Alaska’s Wireless Net Built for Emergency
A unique partnership between federal, state and local government agencies in Alaska helped build the Alaska Land Mobile Radio (ALMR) system, a new $120 million wireless network for emergency communications.
The system uses emerging IP-based standards to give federal agencies such as the Department of Defense, all state agencies, and local police and fire departments a common communications infrastructure. The P25-compliant system has four components: Highway coverage, which includes the installation of fixed wireless assets including towers and antennas to cover highways; in-building coverage, including federal buildings, airports, hospitals, and tunnels; gateways for legacy radio systems as well as maritime and cellular systems that do not support P25; and transportable systems, which can provide emergency communications beyond the fixed wireless infrastructure, replace a system that has failed, or provide additional capacity.

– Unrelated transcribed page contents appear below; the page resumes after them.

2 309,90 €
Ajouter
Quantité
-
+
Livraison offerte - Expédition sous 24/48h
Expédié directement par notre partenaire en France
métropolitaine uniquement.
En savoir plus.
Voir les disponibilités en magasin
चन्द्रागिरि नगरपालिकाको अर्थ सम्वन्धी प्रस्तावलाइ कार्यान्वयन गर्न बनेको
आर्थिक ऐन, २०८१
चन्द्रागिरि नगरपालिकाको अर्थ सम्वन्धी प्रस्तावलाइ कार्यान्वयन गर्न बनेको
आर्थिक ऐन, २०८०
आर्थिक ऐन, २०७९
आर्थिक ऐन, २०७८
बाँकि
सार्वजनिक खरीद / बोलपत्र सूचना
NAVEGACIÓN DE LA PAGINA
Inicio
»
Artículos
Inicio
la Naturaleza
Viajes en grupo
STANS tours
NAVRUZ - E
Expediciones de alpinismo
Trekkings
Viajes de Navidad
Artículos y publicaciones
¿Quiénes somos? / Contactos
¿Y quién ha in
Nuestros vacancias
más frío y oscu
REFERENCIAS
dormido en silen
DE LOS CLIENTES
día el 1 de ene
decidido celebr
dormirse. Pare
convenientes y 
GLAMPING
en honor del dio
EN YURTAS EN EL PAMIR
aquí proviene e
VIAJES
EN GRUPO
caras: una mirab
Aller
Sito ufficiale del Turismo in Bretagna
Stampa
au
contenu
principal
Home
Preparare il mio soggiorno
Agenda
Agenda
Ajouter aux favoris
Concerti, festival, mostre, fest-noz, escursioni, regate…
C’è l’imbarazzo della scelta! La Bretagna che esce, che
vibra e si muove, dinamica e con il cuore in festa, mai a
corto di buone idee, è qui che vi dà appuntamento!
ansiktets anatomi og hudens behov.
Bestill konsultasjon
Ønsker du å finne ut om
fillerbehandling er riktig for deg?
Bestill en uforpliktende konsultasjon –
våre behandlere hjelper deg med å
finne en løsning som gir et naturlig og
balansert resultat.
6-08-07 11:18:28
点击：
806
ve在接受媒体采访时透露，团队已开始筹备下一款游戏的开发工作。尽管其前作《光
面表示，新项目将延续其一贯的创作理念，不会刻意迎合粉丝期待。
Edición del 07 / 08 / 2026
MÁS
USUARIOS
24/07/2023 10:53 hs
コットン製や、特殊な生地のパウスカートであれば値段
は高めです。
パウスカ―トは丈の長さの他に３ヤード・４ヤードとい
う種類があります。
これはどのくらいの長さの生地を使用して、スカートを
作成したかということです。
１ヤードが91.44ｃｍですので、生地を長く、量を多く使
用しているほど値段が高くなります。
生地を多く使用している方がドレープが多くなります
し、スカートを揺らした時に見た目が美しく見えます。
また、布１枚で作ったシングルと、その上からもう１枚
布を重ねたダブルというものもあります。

ALMR, which currently has 9,000 users and has room for 5,000 more, has already been used in military exercises and real-world operations. In December 2004, a task force in Valdez, Alaska, used the system to protect the trans-Alaska oil pipeline system–an operation that involved officials from the FBI, the Alaska National Guard, the Alaska State Police, and Valdez police, fire, and emergency response, among others.
“The after-action report was excellent,” says Tim Woodall, ALMR program manager for the Defense Department in Alaska. “The system provided secure, on-demand communications.”